Sport tells a story and, this decade, it provided some truly phenomenal ones, from victory to defeat and everything in between. Narrowing this list to just a few was bordering on impossible, but here are my choices of some of the major sporting moments that defined the 2010s.
Lows for the national football team…
England’s national team had long been a joke, with no-one ever really expecting they would win a national tournament. Surely they should be better than this, fans lamented, as they were knocked out of the 2016 Euros by Iceland, in what was one of the team’s worst showings in a major competition. A fourth-minute penalty from Wayne Rooney set up a strong start, but England never got going, losing 1-2 to a national ranked 34th in the world. The team were deservedly booed and berated, and manager Roy Hodgson was forced to resign.
…and a high
The 2018 World Cup saw a fresh-faced young squad and new manager Gareth Southgate take on the world and, for a while, it seemed as if it may actually win. As the squad advanced through the rankings and the team remained undefeated (winning eight matches and drawing another two), pessimism gave way to genuine excitement and hope – could football once again be coming home? The answer, alas, was no – a 1-0 loss to Belgium in the final group stage match ended the dream, but it didn’t kill a national spirit that few World Cups ever truly aroused. Harry Kane and Southgate became national heroes, with the expectation that victory was no longer an ‘if’, but rather a ‘when’. The team only finished fourth but, to the nation, this was a result that made us proud.
Ruiz beats Joshua
Sport has always been framed around underdog stories, and this boxing match was one of the greatest. No-one expected portly Mexican Andy Ruiz (the replacement for the actual fighter) to have a chance against Anthony Joshua, the undefeated world heavyweight champion – the fight was so one-sided, it was almost unfair. And yet, the fight was called in the seventh round after Joshua hit the canvas multiple times, ending his dominance and shocking the world. Joshua may have reclaimed the title in a rematch, but it’s this match that will be remembered as proof that, in sport, nothing is certain.
Murray wins Wimbledon
It had been 77 years since a Briton won Wimbledon and, having ended the 2012 final in tears after losing to Roger Federer, Andy Murray may have thought he’d never claim the title. His lack of success had become a national joke but, 12 months later, he was back. We’d seen him win an Olypmic gold and a US Open – we knew he was ready. He faced Novak Djokovic but, despite the Serbian’s strong showing, it was clear that it was Murray’s time. Millions watched and willed him on, celebrating as Murray took three straight sets and finally won the prize that had eluded him (and the country) or so long.

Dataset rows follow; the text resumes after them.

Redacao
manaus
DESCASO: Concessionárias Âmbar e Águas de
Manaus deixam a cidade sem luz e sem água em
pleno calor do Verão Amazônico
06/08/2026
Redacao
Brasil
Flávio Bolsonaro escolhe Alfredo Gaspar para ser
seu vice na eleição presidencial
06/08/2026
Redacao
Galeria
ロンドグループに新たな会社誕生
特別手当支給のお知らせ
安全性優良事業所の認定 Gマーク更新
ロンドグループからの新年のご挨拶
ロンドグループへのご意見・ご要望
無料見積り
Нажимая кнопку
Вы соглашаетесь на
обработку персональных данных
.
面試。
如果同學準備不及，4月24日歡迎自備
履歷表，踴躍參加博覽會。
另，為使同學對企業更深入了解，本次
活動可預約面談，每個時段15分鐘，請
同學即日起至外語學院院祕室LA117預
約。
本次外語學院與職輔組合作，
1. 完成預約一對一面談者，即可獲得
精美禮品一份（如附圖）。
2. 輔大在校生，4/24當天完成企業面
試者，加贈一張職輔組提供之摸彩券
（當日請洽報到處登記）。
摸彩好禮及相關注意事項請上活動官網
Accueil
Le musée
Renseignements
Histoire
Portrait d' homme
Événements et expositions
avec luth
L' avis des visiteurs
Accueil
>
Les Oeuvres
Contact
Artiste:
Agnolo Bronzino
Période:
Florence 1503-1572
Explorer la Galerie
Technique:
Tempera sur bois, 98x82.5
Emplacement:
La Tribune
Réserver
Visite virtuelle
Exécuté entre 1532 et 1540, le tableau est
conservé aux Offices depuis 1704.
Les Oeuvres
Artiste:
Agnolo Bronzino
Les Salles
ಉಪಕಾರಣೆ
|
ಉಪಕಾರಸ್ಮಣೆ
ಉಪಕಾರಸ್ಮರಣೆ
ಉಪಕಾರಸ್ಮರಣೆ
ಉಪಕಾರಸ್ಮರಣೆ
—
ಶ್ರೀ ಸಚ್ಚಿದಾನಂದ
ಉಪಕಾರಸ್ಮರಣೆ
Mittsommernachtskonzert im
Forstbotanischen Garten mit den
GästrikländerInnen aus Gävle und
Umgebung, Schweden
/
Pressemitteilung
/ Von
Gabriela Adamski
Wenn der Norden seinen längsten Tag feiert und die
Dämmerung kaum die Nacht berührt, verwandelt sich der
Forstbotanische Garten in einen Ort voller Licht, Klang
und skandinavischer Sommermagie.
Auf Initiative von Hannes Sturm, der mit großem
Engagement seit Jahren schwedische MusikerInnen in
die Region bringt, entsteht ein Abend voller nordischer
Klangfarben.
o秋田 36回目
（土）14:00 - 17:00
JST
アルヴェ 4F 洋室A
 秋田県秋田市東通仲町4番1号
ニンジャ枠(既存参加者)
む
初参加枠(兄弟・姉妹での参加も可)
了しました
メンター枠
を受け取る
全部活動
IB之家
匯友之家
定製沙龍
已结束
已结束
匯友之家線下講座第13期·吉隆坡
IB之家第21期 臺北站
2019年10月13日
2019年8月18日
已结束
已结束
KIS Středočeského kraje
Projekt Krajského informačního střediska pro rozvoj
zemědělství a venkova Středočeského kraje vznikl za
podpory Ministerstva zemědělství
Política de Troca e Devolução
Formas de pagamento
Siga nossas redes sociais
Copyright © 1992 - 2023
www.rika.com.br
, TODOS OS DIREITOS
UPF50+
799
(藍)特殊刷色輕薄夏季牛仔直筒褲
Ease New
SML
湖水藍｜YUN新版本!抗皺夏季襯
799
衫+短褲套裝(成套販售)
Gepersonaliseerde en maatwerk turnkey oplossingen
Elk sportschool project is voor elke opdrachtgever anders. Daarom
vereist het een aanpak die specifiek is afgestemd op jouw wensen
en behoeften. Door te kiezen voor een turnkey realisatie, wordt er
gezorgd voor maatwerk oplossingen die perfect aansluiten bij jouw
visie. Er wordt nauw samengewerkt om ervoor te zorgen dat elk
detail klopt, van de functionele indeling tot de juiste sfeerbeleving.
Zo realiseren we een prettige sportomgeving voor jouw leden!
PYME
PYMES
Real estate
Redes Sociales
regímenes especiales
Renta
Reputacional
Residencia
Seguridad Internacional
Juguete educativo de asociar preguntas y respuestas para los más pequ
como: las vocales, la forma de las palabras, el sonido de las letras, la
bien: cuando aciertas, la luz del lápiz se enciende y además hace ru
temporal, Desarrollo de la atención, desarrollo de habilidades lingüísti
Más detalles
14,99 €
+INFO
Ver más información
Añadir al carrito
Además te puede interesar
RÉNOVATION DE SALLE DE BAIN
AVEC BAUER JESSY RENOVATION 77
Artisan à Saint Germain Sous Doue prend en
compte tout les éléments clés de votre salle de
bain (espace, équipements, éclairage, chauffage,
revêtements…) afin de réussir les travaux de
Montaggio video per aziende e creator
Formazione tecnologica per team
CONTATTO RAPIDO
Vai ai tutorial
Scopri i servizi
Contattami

The 2012 London Olympics showed Britain at its best, bringing the nation together as our athletes took medal after medal. And it never got any better than the middle Saturday of the event, known as Super Saturday for a reason. Team GB already had three gold medals that day (two in rowing, one in cycling), but the haul doubled over an incredible 44 minutes. Jessica Ennis-Hill won the heptathlon, Greg Rutherford then took a gold in the long jump. As excitement built, Mo Farah added one more gold, storming to success in the 10,000 metres. Britain was winning, and we were doing it in style.
Brothers in arms
My final pick is a story that truly evokes the best in sportsmanship. The Brownlee brothers – triathletes Alistair and Jonny – had become household names after their success at London 2012, but it was the climax of the 2016 World Series that showed them at their best. Jonny was leading in the final 700m of the 10k run, clearly struggling in the hot and humid conditions – he was wobbling, evidently close to collapsing. Alistair caught up with him and propped him up, helping him finish and pushing him over the finishing line first. Although neither brother won the race (Henri Schoeman overtook them in the drama), they showed some things are more important than titles.